Authorization of a certain endpoint

Some endpoints must be restricted to certain users, so it is needed to define either roles or authorities to them in UserDetailsService bean and map endpoints to the authority through SecurityFilterChain bean (.httpBasic(Customizer.withDefaults()) must be added though).

It is needed to provide a CSRF token to pass through the CsrfFilter to prevent cross-site request forgery. Ex.:

.csrf((csrf) -> csrf.csrfTokenRepository(CookieCsrfTokenRepository.withHttpOnlyFalse())

... and defining CorsConfigurationSource bean.

The preflight (OPTIONS HTTP method) request conains the CORS headers on response and in the request to POST/PUT is present header Access-Control-Allow-, and Cookie with the XSRF-TOKEN token and X-XSRF-TOKEN header itself together called *double submitting cookie.
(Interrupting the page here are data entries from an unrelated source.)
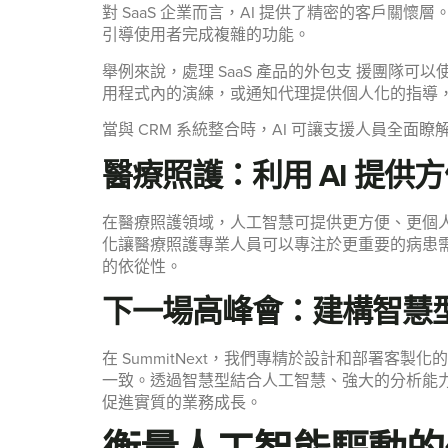
對 SaaS 企業而言，AI 提供了精密的客戶
引導使用者完成複雜的功能。
舉例來說，處理 SaaS 產品的外包支 援團隊
用程式內的演練，或通知代理提供個人化的指導
當與 CRM 系統整合時，AI 可讓支援人員
醫療照護：利用 AI 提
在醫療照護領域，人工智慧可提供更方便、更個人
化讓醫療照護專業人員可以專注於更重要的病患
的依從性。
下一場高峰會：建構智慧型
在 SummitNext，我們專精於設計和部署客製
一致。透過智慧型結合人工智慧、強大的分析能力
促進實質的業務成長。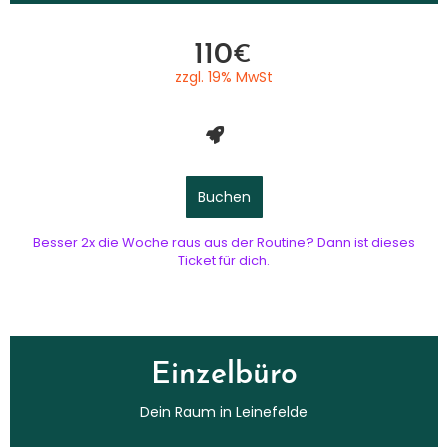
110
€
zzgl. 19% MwSt
Buchen
Besser 2x die Woche raus aus der Routine? Dann ist dieses
Ticket für dich.
Einzelbüro
Dein Raum in Leinefelde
It is needed to manage CORS to allow call endpoints from the endpoint using .cors(Customizer.withDefaults()).

Insecure direct object reference vulnerability

Secure wildcard endpoints such as PUT /{flightId}/taxi are vulnerable as it is not checked if the object to be modified is compliant with the current authentication.

It is not preferred to weave the authentication behavior into the business logic and use more declarative security patterns using the domain-specific language (DSL). Ex.:

  • @PostAuthorize("returnObject?.pilotId == authentication.name") for outputs.
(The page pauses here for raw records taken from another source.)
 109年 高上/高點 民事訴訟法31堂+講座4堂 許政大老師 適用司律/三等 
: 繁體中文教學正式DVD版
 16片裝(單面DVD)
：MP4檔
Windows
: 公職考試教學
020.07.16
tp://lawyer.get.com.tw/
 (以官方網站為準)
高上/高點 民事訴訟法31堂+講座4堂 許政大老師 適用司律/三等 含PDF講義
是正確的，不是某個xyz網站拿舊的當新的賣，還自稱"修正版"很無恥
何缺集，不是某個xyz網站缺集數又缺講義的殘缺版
  • @PreAuthorize for inputs.

They are both compliant with the Spring transaction management and upon exception thrown by this construct any kind of change to the database will be rolled back - to get Spring Security to honor these annotations, @EnableGlobalMethodSecurity(prePostEnabled = true) is required.
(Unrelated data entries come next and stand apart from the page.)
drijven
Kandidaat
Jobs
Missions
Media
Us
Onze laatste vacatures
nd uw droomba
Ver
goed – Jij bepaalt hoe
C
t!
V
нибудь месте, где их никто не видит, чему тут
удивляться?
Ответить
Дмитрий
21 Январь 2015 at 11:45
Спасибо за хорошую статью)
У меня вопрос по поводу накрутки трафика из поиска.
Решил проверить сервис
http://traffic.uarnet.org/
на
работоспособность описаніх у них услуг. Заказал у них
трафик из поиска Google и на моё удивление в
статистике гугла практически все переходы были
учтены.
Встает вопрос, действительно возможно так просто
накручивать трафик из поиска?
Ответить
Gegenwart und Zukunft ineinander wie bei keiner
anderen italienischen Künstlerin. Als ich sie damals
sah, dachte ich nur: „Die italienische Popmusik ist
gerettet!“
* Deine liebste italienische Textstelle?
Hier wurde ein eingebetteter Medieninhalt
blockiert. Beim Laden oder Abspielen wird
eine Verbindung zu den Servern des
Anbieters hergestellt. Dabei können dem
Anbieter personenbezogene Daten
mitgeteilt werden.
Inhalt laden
Externalize the authorization

Externalize the authorization by creating a @Component implementing AuthorizationManager<RequestAuthorizationContext> delegating check to RequestMatcherDelegatingAuthorizationManager, using @EventListener to apply the rules read once from the database and applying to SecurityFilterChain.

Spring Security integrates the Spring Native for all of its authentication mechanisms and all of its authorization models (except SAML).

Speed it up

Speed it up from 200ms to 2ms:

Basic authentication means the credentials are sent every single time and the password needs to be hashed every time and compared against what is in the user store (especially using the BCrypt algorithm that adds some amount of time).

Switch over to a different authentication scheme: bearer tokens as JWT tokens:

  • Bring in the spring-bot-starter-oauth2-resource-server dependency (the resource server part allows to perform decoding tokens and using them as authentication mechanism).

  • Remove .httpBasic(Customizer.withDefaults()) with .csrf(..).

  • Add .oauth2ResourceServer(OAuth2ResourcesServerConfigurer::jwt) that also configures JWT out of the box.

OAuth2 authorization server is needed to be added to mint the tokens and to give some secure keys to verify a signature on them through properties spring.security.oauth2.resourceserver.jwt.jwk-set-uri and spring.security.oauth2.resourceserver.jwt.issuer-uri.

Finally, it is needed to define bean JwtAuthenticationConverter to make sure that the stored authorities in the database come back and match when a token is decoded.

Debugging

Spring Security application is easy through org.springframework.security=TRACE logging level.

FilterChainProxy is the entry point and the first place that Spring-secured interceptor requests fall in and then come to the SecurityFilterChain and the further filters that either call the next filter or terminate the request by interrupting ~ Chain of Responsibility design pattern.

Testing

Testing is also easy in @SpringBootTest and @AutoConfigureMockMvc using @WithMockUser(username, authorities) annotation and static helpers in org.springframework.security.test.** packages.